+++ DATASET +++

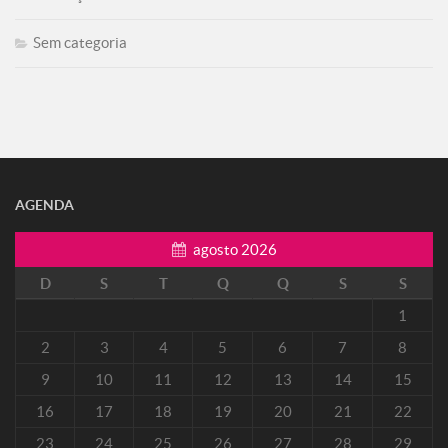
Sem categoria
AGENDA
agosto 2026
D
S
T
Q
Q
S
S
1
2
3
4
5
6
7
8
9
10
11
12
13
14
15
16
17
18
19
20
21
22
23
24
25
26
27
28
29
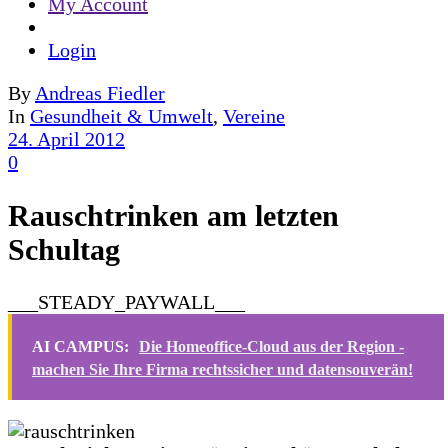
My Account
Login
By
Andreas Fiedler
In
Gesundheit & Umwelt
,
Vereine
24. April 2012
0
Rauschtrinken am letzten
Schultag
___STEADY_PAYWALL___
AI CAMPUS:
Die Homeoffice-Cloud aus der Region -
machen Sie Ihre Firma rechtssicher und datensouverän!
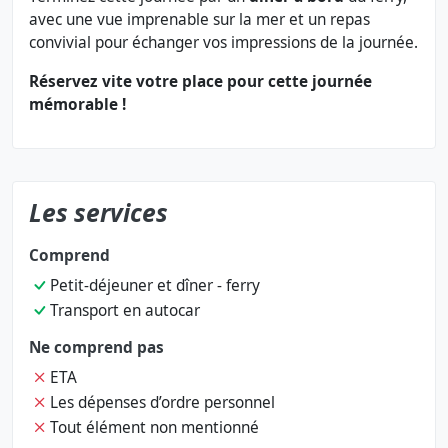
avec une vue imprenable sur la mer et un repas
convivial pour échanger vos impressions de la journée.
Réservez vite votre place pour cette journée
mémorable !
Les services
Comprend
Petit-déjeuner et dîner - ferry
Transport en autocar
Ne comprend pas
ETA
Les dépenses d’ordre personnel
Tout élément non mentionné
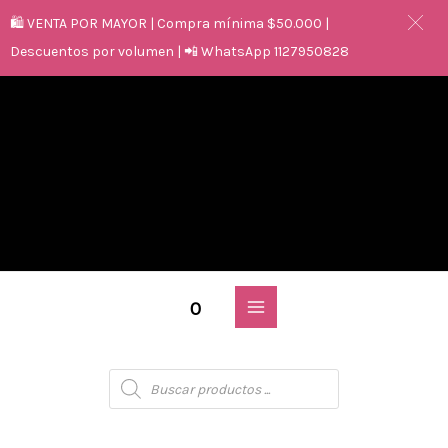
🛍️ VENTA POR MAYOR | Compra mínima $50.000 |
Descuentos por volumen | 📲 WhatsApp 1127950828
0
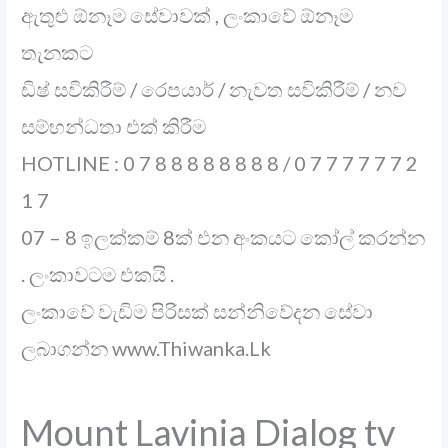
ඇතුළු ඕනෑම සේවාවක් , ලංකාවේ ඕනෑම
තැනකට
ඩිෂ් සවිකිරීම් / රෙපයාර් / නැවත සවිකිරීම් / නව
සම්භන්ධතා එක් කිරීම
HOTLINE : 0 7 8 8 8 8 8 8 8 8 / 0 7 7 7 7 7 7 2
1 7
07 – 8 ඉලක්කම් 8ක් එන අංකයට කෝල් කරන්න
. ලංකාවටම එකයි .
ලංකාවේ වැඩිම පිරිසක් සන්නිවේදන සේවා
ලබාගන්න www.Thiwanka.Lk
Mount Lavinia Dialog tv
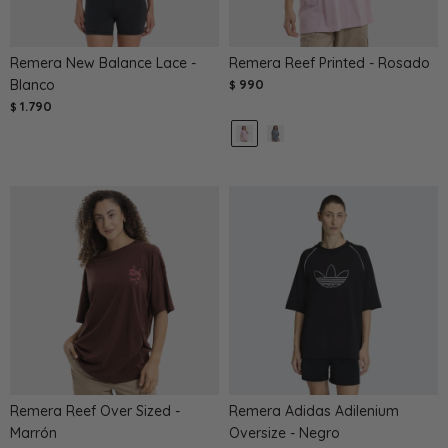
Remera New Balance Lace -
Remera Reef Printed - Rosado
Blanco
990
$
1.790
$
Remera Reef Over Sized -
Remera Adidas Adilenium
Marrón
Oversize - Negro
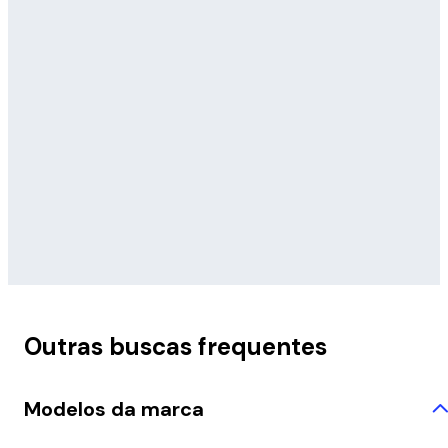
Outras buscas frequentes
Modelos da marca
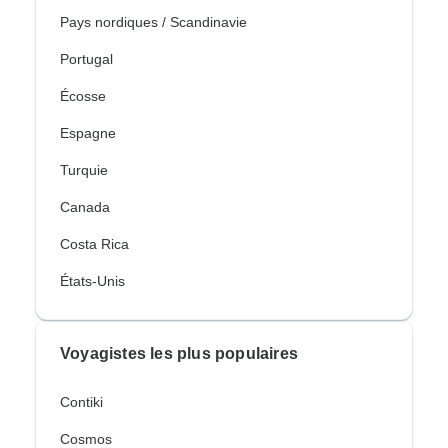
Pays nordiques / Scandinavie
Portugal
Écosse
Espagne
Turquie
Canada
Costa Rica
États-Unis
Voyagistes les plus populaires
Contiki
Cosmos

+++

_YOUR TASK_: Leave out every picture, and write out exactly the lines from the one with "HOTLINE : 0" through the end of the records above, both ends included.

_ANSWER TO THE PROBLEM_:
HOTLINE : 0 7 8 8 8 8 8 8 8 8 / 0 7 7 7 7 7 7 2
1 7
07 – 8 ඉලක්කම් 8ක් එන අංකයට කෝල් කරන්න
. ලංකාවටම එකයි .
ලංකාවේ වැඩිම පිරිසක් සන්නිවේදන සේවා
ලබාගන්න www.Thiwanka.Lk
Mount Lavinia Dialog tv
Remera New Balance Lace -
Remera Reef Printed - Rosado
Blanco
990
$
1.790
$
Remera Reef Over Sized -
Remera Adidas Adilenium
Marrón
Oversize - Negro
Outras buscas frequentes
Modelos da marca
Pays nordiques / Scandinavie
Portugal
Écosse
Espagne
Turquie
Canada
Costa Rica
États-Unis
Voyagistes les plus populaires
Contiki
Cosmos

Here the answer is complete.